*Problem statement*
Output exactly the span of lines beginning with the one that holds "јул 2019 (272, 1334)" and ending with the last line of the data below.

*Records shown*
....

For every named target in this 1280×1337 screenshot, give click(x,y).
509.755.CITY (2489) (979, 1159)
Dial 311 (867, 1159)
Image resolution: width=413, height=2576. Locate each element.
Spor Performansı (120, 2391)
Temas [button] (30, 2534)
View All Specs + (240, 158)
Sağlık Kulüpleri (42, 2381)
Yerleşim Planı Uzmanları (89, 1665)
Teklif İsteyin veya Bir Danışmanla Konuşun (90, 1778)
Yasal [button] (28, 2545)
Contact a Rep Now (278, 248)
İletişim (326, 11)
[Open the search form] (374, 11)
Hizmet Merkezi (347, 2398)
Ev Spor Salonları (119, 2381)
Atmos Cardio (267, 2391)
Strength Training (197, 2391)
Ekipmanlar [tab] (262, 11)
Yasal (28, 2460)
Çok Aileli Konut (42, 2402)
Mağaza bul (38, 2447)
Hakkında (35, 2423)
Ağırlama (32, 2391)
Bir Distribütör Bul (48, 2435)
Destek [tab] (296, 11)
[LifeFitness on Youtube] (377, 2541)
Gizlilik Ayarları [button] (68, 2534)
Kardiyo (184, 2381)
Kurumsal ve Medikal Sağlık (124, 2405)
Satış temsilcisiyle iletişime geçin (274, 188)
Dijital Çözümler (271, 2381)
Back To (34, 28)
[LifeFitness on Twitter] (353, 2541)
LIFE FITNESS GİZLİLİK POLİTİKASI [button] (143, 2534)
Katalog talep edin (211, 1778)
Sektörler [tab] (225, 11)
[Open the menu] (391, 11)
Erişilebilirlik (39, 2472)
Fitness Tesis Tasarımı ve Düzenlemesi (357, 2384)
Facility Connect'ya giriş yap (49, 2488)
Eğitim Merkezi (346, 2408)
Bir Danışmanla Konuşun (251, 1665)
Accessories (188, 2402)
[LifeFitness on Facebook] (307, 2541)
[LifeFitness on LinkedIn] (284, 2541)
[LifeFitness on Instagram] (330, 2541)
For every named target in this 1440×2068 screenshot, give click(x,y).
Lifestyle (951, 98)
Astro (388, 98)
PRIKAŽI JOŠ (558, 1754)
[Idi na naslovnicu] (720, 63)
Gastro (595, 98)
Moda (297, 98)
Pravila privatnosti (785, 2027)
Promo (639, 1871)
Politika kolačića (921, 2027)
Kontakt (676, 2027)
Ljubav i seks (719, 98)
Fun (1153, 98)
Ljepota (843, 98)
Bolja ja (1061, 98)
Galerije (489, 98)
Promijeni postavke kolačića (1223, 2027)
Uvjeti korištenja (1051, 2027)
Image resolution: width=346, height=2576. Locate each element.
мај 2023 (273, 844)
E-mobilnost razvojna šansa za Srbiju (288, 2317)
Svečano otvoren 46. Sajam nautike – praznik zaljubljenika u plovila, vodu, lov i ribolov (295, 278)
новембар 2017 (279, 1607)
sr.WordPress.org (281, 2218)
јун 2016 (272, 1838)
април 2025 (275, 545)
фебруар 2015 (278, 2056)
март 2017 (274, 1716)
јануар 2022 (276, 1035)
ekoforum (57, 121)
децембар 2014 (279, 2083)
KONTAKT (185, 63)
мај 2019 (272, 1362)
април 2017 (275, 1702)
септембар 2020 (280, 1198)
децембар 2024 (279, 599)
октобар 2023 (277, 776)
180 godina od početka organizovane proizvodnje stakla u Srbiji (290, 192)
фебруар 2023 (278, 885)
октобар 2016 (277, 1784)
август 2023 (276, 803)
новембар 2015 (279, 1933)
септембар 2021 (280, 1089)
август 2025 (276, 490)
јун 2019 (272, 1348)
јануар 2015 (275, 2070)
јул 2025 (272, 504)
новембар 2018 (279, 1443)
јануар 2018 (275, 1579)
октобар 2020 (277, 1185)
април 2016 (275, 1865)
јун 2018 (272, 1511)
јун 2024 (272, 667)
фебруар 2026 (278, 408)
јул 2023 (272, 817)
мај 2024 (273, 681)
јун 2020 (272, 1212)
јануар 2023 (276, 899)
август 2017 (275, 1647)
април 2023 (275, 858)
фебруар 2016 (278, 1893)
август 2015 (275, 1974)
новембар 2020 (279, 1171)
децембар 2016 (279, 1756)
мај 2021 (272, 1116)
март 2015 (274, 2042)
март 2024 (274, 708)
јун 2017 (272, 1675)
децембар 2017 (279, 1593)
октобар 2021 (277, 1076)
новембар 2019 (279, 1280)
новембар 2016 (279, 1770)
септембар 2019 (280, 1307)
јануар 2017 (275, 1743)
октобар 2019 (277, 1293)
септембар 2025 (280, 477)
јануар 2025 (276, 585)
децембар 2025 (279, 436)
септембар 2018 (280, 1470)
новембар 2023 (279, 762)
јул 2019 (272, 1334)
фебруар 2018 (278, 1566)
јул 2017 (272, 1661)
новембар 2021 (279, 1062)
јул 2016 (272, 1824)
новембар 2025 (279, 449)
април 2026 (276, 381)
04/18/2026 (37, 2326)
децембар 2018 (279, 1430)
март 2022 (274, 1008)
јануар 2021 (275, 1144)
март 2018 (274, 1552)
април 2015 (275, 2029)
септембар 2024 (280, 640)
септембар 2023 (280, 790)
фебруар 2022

....

*Reply*
јул 2019 (272, 1334)
фебруар 2018 (278, 1566)
јул 2017 (272, 1661)
новембар 2021 (279, 1062)
јул 2016 (272, 1824)
новембар 2025 (279, 449)
април 2026 (276, 381)
04/18/2026 (37, 2326)
децембар 2018 (279, 1430)
март 2022 (274, 1008)
јануар 2021 (275, 1144)
март 2018 (274, 1552)
април 2015 (275, 2029)
септембар 2024 (280, 640)
септембар 2023 (280, 790)
фебруар 2022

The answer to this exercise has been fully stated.